É bem diferente do dia, não temos residente, nem fisioterapeuta, nem nada... somos só nós e o médico. Fica basicamente para nós, dar os banhos, controlar sinais e meu exame físico (E2).

Em relação aos enfermeiros, verificou-se uma rotina muito próxima daquela relatada pelos técnicos de enfermagem, incluindo o auxílio no controle de sinais vitais, administração de medicamentos e dieta. A estes procedimentos somavam-se as coletas de exame, solicitação de reparo de equipamentos e materiais, além da organização geral da unidade. Não foi reconhecida sua rotina específica, enquanto líder e formador dos demais liderados.

A gente chega e pega o plantão; a doutora distribui a coleta dos exames, depois saem as prescrições e a avaliação das crianças. A gente apraza os horários, administra os medicamentos, troca os soros (E15).

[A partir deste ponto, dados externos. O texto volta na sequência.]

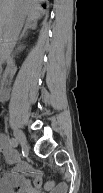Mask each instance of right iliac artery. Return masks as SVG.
Returning <instances> with one entry per match:
<instances>
[{"label":"right iliac artery","instance_id":"82829eb1","mask_svg":"<svg viewBox=\"0 0 103 193\" xmlns=\"http://www.w3.org/2000/svg\"><path fill=\"white\" fill-rule=\"evenodd\" d=\"M9 142H10V145H11L12 147H14V148H16V147L18 146V141H17L15 138H11V139L9 140Z\"/></svg>","mask_w":103,"mask_h":193}]
</instances>
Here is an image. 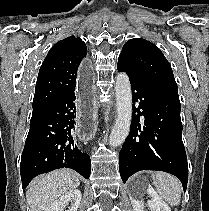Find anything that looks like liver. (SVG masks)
Listing matches in <instances>:
<instances>
[{
  "label": "liver",
  "instance_id": "1",
  "mask_svg": "<svg viewBox=\"0 0 209 211\" xmlns=\"http://www.w3.org/2000/svg\"><path fill=\"white\" fill-rule=\"evenodd\" d=\"M79 176L72 170L60 169L35 178L27 191L26 199L31 211H45L57 198L76 189Z\"/></svg>",
  "mask_w": 209,
  "mask_h": 211
}]
</instances>
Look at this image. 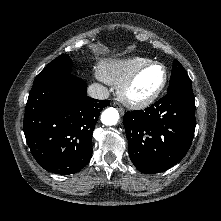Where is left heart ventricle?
<instances>
[{"label": "left heart ventricle", "mask_w": 221, "mask_h": 221, "mask_svg": "<svg viewBox=\"0 0 221 221\" xmlns=\"http://www.w3.org/2000/svg\"><path fill=\"white\" fill-rule=\"evenodd\" d=\"M163 70L159 66H153L146 70L135 85V92L143 95L154 91L161 83Z\"/></svg>", "instance_id": "obj_1"}]
</instances>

Coleta de exames e alívio da dor

Sobre a rotina para coleta dos exames, evidenciou-se uma reprodução de comportamentos entre os profissionais, reforçando o aspecto tecnicista, bem como a falta de um planejamento adequado para tal momento:

Quando a gente está auxiliando, preparamos o material, os frascos, as identificações. Na hora da coleta, não se faz medicação para dor, mas a gente pode fazer medidas de conforto, colocando o dedo para sugar, ás vezes faz uma glicose...(E4).

Tem a glicose e a chupetinha que a gente faz com a luva, mas a gente só faz quando não tem aparelho. A gente faz em todo mundo quando chora ... quando não precisa, a gente não faz, depende se ele vai chorar ou não (E7).

Se ele estiver muito choroso, a gente faz a sucção não nutritiva e procura mantê-lo calmo, segurando firme. Antes a gente não faz não. Só se ele chorar durante o procedimento (E12).

Percebe-se que a preocupação com a dor acontece quando o bebê manifesta algum tipo de desconforto, ou até mesmo, dificultando a coleta de sangue. Não se evidenciou pelos relatos uma estratégia prévia, para a prevenção ou minimização a priori desta resposta:

Se o nenê estiver calmo, eu espero. Se estiver tranquilo, não faço nada não. Tem alguns que precisa, porque são muito estressados, agitados; algum as vezes dá uma choradinha e logo já param. Não tem aquele estresse todo, sabe?! (E10).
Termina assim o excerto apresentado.